INCLINE VILLAGE, Nev. — Week four is a very busy week. Two of Bandit’s littermates will be staying with us for six days while my friend Diane goes away. Before she departs, Diane takes Bandit for two days. I wash my hair, do my nails, change the sheets, and pay the bills — all the things I have neglected since newborn Bandit took over my life. In some ways caring for Bandit has gotten easier, or at least less stressful. We understand each other better. But caring for three 4-week old pups will be a big job.
I have three carriers lined up with three needy bottle fed pups. They all cry for their formula at once. I can’t stand to hear the sorrowful yelps so I open all the carriers and they tumble out, crawling onto my legs and fighting over the one nipple. I learn to hold two bottles at once and try for three.

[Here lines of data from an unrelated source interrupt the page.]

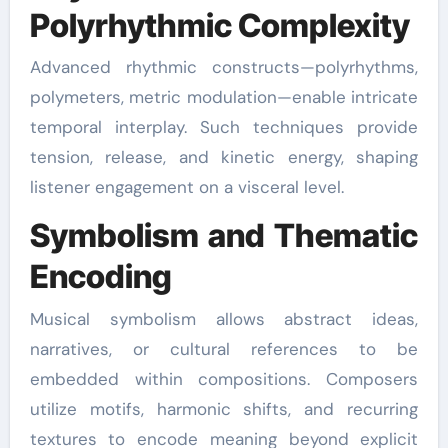
Polyrhythmic Complexity
Advanced rhythmic constructs—polyrhythms,
polymeters, metric modulation—enable intricate
temporal interplay. Such techniques provide
tension, release, and kinetic energy, shaping
listener engagement on a visceral level.
Symbolism and Thematic
Encoding
Musical symbolism allows abstract ideas,
narratives, or cultural references to be
embedded within compositions. Composers
utilize motifs, harmonic shifts, and recurring
textures to encode meaning beyond explicit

Good news: I am told the pups can now go for four hours between nighttime feedings. I do the math. If I can stay awake until 11:30 for a feeding, then I will have to get up only once during the night. Bad news: No one told the pups about this change of schedule. At the 2-1/2 hour mark, I hear their persistent cries. Like a well-trained dog, I respond by delivering the milk. Reprogramming will take some time.
The three pups tumble and play a bit after each feeding. They still make peeping sounds, but once in a while I am startled by a real bark. Peep, peep, peep, peep, woof. Having the visiting pups here is very good for Bandit. Week four is an important time to begin developing social skills. It has pretty much been Bandit and me to date. Time with his littermates is important for him.
Becky at Pet Network has offered nursery day care for the pups in the office area and I take advantage of this several days during the week. The pups cannot be cared for in the shelter until they have been fully immunized, which is several weeks away.
But the office folks, Becky, Jim and Annie, are pitching in to provide this unique day care. I would not have been able to handle the responsibility without their help. So, about 9 am I pack 3 carriers, heating pads, baby bottles, formula, clean bedding and medicine into my car. I have new found sympathy for mothers I see at airports schlepping diaper bags, bottles, blankets and strollers.
No more prescribed belly rubbing! The pups are now old enough to pee and poop on their own. In fact, they become peeing machines. It seems that every time I take them from their carriers, the bedding is wet. And when I let them out for play time, the blanket gets a soaking. I am now doing four loads of laundry a day just for the pups.
I learn about something called “puppy pads.” The package says “absorbent, attractant.” But I am not very impressed. They certainly are not the equivalent of the handy litter box for cats. The pups ignore the puppy pads and pee wherever they like.
The pups seem to be outgrowing their carriers. I improvise a “play pen” area in my rec room where they can be free to roam and sleep without the confinement of the plastic housing. It works pretty well and will contain them until they are able to climb the stone step. They respond by respecting the sleeping area and wetting only the areas outside their beds.
It’s still hard to say the breed or mix of the pups, but Bandit and his friends are beginning to look like little Doberman Pinschers. I research the breed. No longer bred as junk yard guard dogs, the Dobies are highly intelligent (on a par with Border Collies and Standard Poodles), very trainable, loyal to owners, friendly, made for indoor family living.. They will make excellent companion pets, especially with the intense human bonding they’ve had for their very survival.
After four weeks, we are half way to the time when the pups will be ready for adoption. I look back and marvel at Bandit’s development and the fact we volunteers have been able to save 6 of 10 newborn motherless creatures against incredible odds.
The dumpster pups have made the news and will certainly find loving new homes. There are many other wonderful dogs and cats at the shelter. They did not have the tragic start that Bandit had, but they became homeless somewhere along the way. I hope the publicity Bandit has received will open more homes and hearts for all the homeless pets.
The visiting pups go home and Bandit and I feel relieved. It was fun to have the company, but also a lot of work and we both need a rest.